What is CrossFit?
CrossFit Schenectady is not a typical gym! If you’ve been going to a typical gym you’re in for a genuine treat. Say goodbye to the machines. Say goodbye to the monotonous routines. Each day at CrossFit Schenectady is a new adventure. A new challenge. A new chance to get to know your community, and to get to know yourself.
There are no machines, no repetitive routines from day to day, and no wasting time … only functional exercises that give the results you want. All our training is done in a class format led by certified instructors and driven by peers, providing a mixture of individual coaching and group motivation. We will personally work with you to reach beyond your fitness goals and known physical limits to lead a better and healthier lifestyle. We welcome beginners with no workout knowledge to experienced CrossFit, Weightlifting or Power lifting athletes.
How are we different?
All CrossFit gyms use functional movements (lifting, throwing and body weight exercises). Here at CrossFit Schenectady we also include Injury prevention, Mobility, Flexibility training in each class. CrossFit workouts put your body through a lot of stress in order to give you those results you’re looking for! We counter-balance all of that high intensity work with a lot of injury prevention techniques.

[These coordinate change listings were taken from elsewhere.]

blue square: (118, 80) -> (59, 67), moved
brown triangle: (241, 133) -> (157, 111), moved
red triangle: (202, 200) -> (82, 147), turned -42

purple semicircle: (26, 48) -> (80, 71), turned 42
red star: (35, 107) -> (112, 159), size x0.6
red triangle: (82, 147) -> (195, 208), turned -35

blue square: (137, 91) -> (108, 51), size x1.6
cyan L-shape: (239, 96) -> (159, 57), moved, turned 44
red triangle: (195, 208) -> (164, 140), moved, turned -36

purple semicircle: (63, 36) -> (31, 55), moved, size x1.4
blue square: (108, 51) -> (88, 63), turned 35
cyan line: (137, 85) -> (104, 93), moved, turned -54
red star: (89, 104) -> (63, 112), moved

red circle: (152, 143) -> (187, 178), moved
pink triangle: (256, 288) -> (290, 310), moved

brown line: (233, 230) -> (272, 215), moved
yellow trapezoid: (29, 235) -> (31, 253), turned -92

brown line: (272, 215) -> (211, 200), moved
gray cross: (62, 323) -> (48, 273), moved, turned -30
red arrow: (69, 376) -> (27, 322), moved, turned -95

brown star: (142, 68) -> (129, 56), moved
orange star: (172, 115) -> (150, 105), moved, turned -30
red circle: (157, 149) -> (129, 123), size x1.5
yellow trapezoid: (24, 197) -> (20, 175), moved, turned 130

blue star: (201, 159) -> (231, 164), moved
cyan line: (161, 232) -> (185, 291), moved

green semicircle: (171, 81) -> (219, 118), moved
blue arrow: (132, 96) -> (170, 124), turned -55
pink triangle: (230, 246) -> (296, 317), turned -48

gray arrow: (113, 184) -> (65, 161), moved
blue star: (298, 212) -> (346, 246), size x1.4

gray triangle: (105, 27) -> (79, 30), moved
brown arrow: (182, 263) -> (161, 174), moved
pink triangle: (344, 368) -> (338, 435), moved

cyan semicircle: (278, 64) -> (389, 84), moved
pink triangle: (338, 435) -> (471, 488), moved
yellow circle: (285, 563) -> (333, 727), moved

We use MobilityWOD, MovementFix and Yoga in our programming for mobility, flexibility and technique improvement. For shoulders we use the CrossOver Symmetry program as well as a regular program of rotator cuff strengthening exercises. For lower body injury prevention we focus heavily on single leg movements done slowly with proper hip/knee/ankle alignment. For core training we follow the work of Dr. Stuart McGill, a famous back and spine expert.
It is our philosophy at CrossFit Schenectady that you cannot put your body through high intensity workouts like CrossFit is famous for without doing some special work to help prevent injury. If you attend a CrossFit box that is always a full hour of heavy lifting and metcons without a lot of stretching, mobility or silly rubber band or dumbbell exercises then you are asking for an injury to occur.